··· Data for this exercise ···

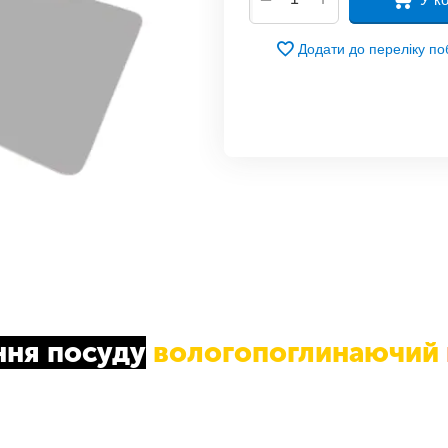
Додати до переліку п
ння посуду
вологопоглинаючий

···
··· Data for this exercise ···

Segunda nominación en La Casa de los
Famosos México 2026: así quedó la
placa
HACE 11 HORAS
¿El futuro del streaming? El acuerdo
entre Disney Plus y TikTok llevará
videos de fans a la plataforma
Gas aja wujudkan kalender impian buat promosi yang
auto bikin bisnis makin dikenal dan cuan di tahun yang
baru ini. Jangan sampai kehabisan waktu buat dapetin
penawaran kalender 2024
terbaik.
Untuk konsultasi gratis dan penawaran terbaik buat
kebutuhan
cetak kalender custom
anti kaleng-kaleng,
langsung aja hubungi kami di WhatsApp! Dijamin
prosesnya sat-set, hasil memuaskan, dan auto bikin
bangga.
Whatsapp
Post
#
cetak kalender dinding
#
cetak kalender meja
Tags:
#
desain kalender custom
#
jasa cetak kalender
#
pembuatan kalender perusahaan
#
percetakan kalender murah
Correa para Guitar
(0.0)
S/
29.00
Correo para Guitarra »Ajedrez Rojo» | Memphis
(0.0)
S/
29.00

···

Your instructions →
The expected answer is an exact copy of the lines above, beginning at the line with "Додати до переліку п" and ending at the line with "вологопоглинаючий", with both ends in.

Problem solution →
Додати до переліку п
ння посуду
вологопоглинаючий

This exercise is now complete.